▶ [Aim of the exercise]:
A verbatim copy of every entry is required. Produce it now.

▶ [Study material]:
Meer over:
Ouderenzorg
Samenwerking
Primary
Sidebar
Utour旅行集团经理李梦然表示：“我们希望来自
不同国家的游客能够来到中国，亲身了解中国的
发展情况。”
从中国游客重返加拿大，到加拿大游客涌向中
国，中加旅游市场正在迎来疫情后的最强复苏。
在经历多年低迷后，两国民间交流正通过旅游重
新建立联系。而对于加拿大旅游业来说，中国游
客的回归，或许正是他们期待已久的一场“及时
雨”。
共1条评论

▶ [Exercise output]:
Meer over:
Ouderenzorg
Samenwerking
Primary
Sidebar
Utour旅行集团经理李梦然表示：“我们希望来自
不同国家的游客能够来到中国，亲身了解中国的
发展情况。”
从中国游客重返加拿大，到加拿大游客涌向中
国，中加旅游市场正在迎来疫情后的最强复苏。
在经历多年低迷后，两国民间交流正通过旅游重
新建立联系。而对于加拿大旅游业来说，中国游
客的回归，或许正是他们期待已久的一场“及时
雨”。
共1条评论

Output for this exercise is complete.